Rust and dreams
A small job shop for sheet metal, sited in Mexico’s counterpart to Silicon Valley? That has to be a winner, thought Alejandro Salazar and Omar Rojas. Realizing that, they set out to make their fortune.
It was old and pretty rusty when Alejandro Salazar and Omar Rojas found it in a warehouse — an abandoned laser cutting machine, built in 1984 and in serious need of repairs. But it opened the door to self-employment with their own job shop, Salazar y Rojas Maquinados, or “Syrma” for short. “The resonator, electronics and control circuits turned out to be inoperable,” Rojas recalls.
The two rolled up their sleeves and brought their prize back up to snuff — from the ground up. “We used that machine for our very first order,” says Salazar. That premiere commission now stands on the campus of the University of Guadalajara: a metal sculpture bearing an inscription, as a tribute to Mexican poet Fernando del Paso Morante. Thus public awareness of their work was guaranteed and this made for a perfect business launch.
High-tech from Guadalajara
That was in 2010. A lot has happened since then. That ancient, stopgap machine has made way for a modern TruLaser 1030. Salazar and Rojas see this as the perfect entry-level machine — for production runs of from one to hundreds of items, made of steel, aluminum and stainless steel. Their customers are to be found in the construction, transportation and medical equipment industries.
Things continue to look up, particularly since this small company is in Guadalajara — at the heart of Mexico’s Silicon Valley. This city with its 1.6 million people is located 500 kilometers from Mexico City and is considered to be the country’s primary high-technology cluster. The city is growing rapidly and boasts the highest GDP in Mexico. International corporations including HP, IBM and Siemens maintain manufacturing operations in this up-and-coming industrial metropolis, which has been honored as “Latin America’s most business-friendly city”.
Numerous public and private colleges and universities provide educational opportunities for students and future entrepreneurs. Salazar and Rojas are two of them. After earning their degrees at Monterrey Tech, Guadalajara Campus, there was no question that these new mechatronics engineers would soon be running their own company. This duo certainly shows no short-age of ingenuity and stamina. They make up for their lack of experience with a generous portion of courage and mettle. “We told ourselves from the very outset that we were going to make it,” says Rojas. “We took the obstacles as a challenge.” And with this attitude they have already overcome a number of hurdles.
Business is booming and the management twosome has defined its roles: “Alejandro devotes himself primarily to technical matters — the machinery, parts design and programming,” Rojas explains. Rojas concentrates on customer service. This is quite important to him. “We want to help our customers minimize costs and maximize profits,” Salazar emphasizes.

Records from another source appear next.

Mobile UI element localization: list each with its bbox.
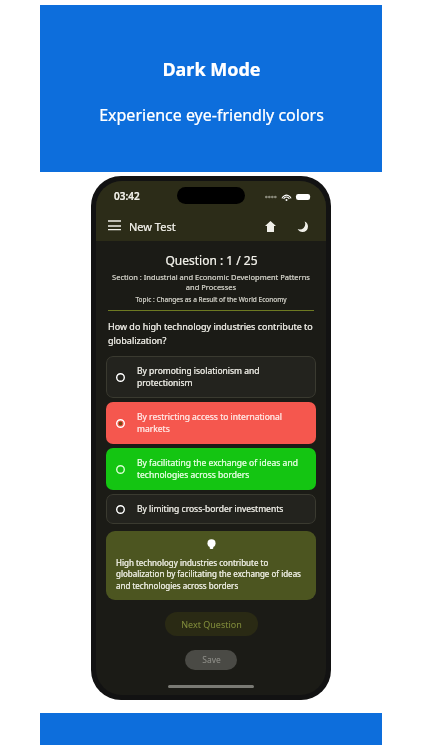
- staticText: Topic : Changes as a Result of the World…: [106, 295, 316, 304]
- button[interactable]: By restricting access to international m…: [106, 402, 316, 444]
- staticText: Next Question: [181, 618, 242, 630]
- staticText: Save: [202, 654, 221, 666]
- staticText: By restricting access to international m…: [137, 411, 306, 435]
- button[interactable]: By facilitating the exchange of ideas an…: [106, 448, 316, 490]
- button[interactable]: Save: [185, 650, 237, 670]
- staticText: By facilitating the exchange of ideas an…: [137, 457, 306, 481]
- button[interactable]: Home: [260, 216, 280, 236]
- staticText: Dark Mode: [162, 57, 261, 82]
- button[interactable]: By limiting cross-border investments: [106, 494, 316, 524]
- staticText: 03:42: [114, 189, 140, 203]
- staticText: Section : Industrial and Economic Develo…: [106, 272, 316, 292]
- button[interactable]: By promoting isolationism and protection…: [106, 356, 316, 398]
- staticText: Question : 1 / 25: [165, 252, 258, 268]
- button[interactable]: Toggle dark mode: [292, 216, 312, 236]
- staticText: Experience eye-friendly colors: [99, 104, 324, 126]
- button[interactable]: Next Question: [165, 612, 258, 636]
- button[interactable]: Menu: [103, 215, 125, 237]
- staticText: High technology industries contribute to…: [116, 557, 306, 592]
- staticText: New Test: [129, 219, 176, 234]
- staticText: By promoting isolationism and protection…: [137, 365, 306, 389]
- staticText: How do high technology industries contri…: [108, 320, 314, 347]
- staticText: By limiting cross-border investments: [137, 503, 306, 515]
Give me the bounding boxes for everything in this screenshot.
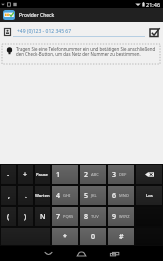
staticText: ): [24, 212, 27, 222]
staticText: DEF: [119, 172, 127, 177]
staticText: 0: [91, 232, 96, 242]
staticText: GHI: [63, 193, 71, 198]
staticText: 3: [112, 170, 117, 180]
staticText: 4: [56, 191, 61, 201]
staticText: 2: [84, 170, 89, 180]
staticText: Pause: [36, 172, 49, 178]
staticText: Tragen Sie eine Telefonnummer ein und be…: [16, 46, 157, 57]
staticText: Los: [146, 193, 153, 199]
staticText: +49 (0)123 - 012 345 67: [17, 28, 72, 35]
staticText: ABC: [91, 172, 99, 177]
button[interactable]: -: [1, 165, 16, 184]
staticText: Provider Check: [19, 12, 55, 19]
staticText: -: [7, 170, 10, 180]
button[interactable]: 5: [80, 186, 106, 205]
staticText: 1: [56, 170, 61, 180]
staticText: (: [7, 212, 10, 222]
button[interactable]: 7: [52, 207, 78, 226]
staticText: N: [40, 212, 46, 222]
button[interactable]: Provider Check: [0, 8, 163, 22]
button[interactable]: Home: [65, 246, 98, 261]
staticText: +: [23, 170, 28, 180]
button[interactable]: Los: [136, 186, 162, 205]
staticText: 8: [84, 212, 89, 222]
button[interactable]: #: [108, 228, 134, 245]
button[interactable]: Recent apps: [98, 246, 131, 261]
staticText: #: [119, 232, 124, 242]
staticText: JKL: [91, 193, 97, 198]
staticText: *: [63, 232, 67, 242]
button[interactable]: .: [18, 186, 33, 205]
button[interactable]: Hide keyboard: [32, 246, 65, 261]
button[interactable]: 1: [52, 165, 78, 184]
button[interactable]: Pause: [35, 165, 50, 184]
staticText: 5: [84, 191, 89, 201]
staticText: MNO: [119, 193, 129, 198]
staticText: 6: [112, 191, 117, 201]
staticText: WXYZ: [119, 214, 130, 219]
button[interactable]: 0: [80, 228, 106, 245]
button[interactable]: Check: [149, 27, 160, 38]
button[interactable]: 6: [108, 186, 134, 205]
staticText: Warten: [35, 193, 50, 199]
staticText: 7: [56, 212, 61, 222]
staticText: ,: [8, 191, 10, 201]
staticText: 9: [112, 212, 117, 222]
button[interactable]: N: [35, 207, 50, 226]
button[interactable]: *: [52, 228, 78, 245]
button[interactable]: 9: [108, 207, 134, 226]
staticText: PQRS: [63, 214, 74, 219]
button[interactable]: ): [18, 207, 33, 226]
button[interactable]: 8: [80, 207, 106, 226]
button[interactable]: 2: [80, 165, 106, 184]
staticText: 21:46: [146, 1, 161, 8]
staticText: TUV: [91, 214, 99, 219]
button[interactable]: (: [1, 207, 16, 226]
button[interactable]: Warten: [35, 186, 50, 205]
button[interactable]: 4: [52, 186, 78, 205]
button[interactable]: Pick contact: [4, 28, 11, 36]
button[interactable]: [136, 165, 162, 184]
button[interactable]: +: [18, 165, 33, 184]
button[interactable]: 3: [108, 165, 134, 184]
button[interactable]: ,: [1, 186, 16, 205]
staticText: .: [25, 191, 27, 201]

Sustainable and socially aware
And there is something else which has enjoyed prime importance from the very start. Syrma is to be both ecologically sustainable and socially aware. It goes without saying that oils and hazardous materials are disposed of properly. What’s more, LED lamps are used exclusively at Syrma and they shine thanks to solar power. You would search in vain for paper in these operations. “Our business is almost entirely paperless, the only exception being the invoices we print for our customers,” says Rojas with a smile. Every December they host Las Posadas, following Mexican tradition, for the children in the neighboring Ferrocarril district. This is quite an event, with music, food and the traditional piñatas.

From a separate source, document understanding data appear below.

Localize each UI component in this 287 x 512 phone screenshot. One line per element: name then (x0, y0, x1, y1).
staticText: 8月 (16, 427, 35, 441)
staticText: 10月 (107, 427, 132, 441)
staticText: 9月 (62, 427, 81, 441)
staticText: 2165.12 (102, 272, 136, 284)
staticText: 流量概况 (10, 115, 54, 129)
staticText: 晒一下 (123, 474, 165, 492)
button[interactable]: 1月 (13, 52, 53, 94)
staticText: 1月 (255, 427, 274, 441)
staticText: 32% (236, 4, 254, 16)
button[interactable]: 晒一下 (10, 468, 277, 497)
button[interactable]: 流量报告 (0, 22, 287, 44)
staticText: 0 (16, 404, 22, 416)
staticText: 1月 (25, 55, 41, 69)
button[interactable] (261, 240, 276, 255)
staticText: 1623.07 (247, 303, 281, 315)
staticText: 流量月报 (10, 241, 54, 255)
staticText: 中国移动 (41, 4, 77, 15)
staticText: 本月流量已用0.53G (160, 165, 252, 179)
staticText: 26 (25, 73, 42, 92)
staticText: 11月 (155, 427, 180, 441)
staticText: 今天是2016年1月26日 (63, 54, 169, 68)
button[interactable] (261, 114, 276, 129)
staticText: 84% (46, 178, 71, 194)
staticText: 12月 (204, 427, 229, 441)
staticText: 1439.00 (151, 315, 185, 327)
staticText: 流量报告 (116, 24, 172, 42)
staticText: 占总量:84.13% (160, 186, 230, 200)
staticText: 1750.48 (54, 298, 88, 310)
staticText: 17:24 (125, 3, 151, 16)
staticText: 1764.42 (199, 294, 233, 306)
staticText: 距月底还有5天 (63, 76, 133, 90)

The young businessmen look confidently into the future: “We want to become recognized as a business leader in Mexico,” says Salazar, full of self-assurance. “As our business grows we will add new TRUMPF equipment to help us maintain our commitment to our customers — and to the quality of our work in accordance with international standards,” Rojas adds. That’s what it’s all about: High-tech from Guadalajara.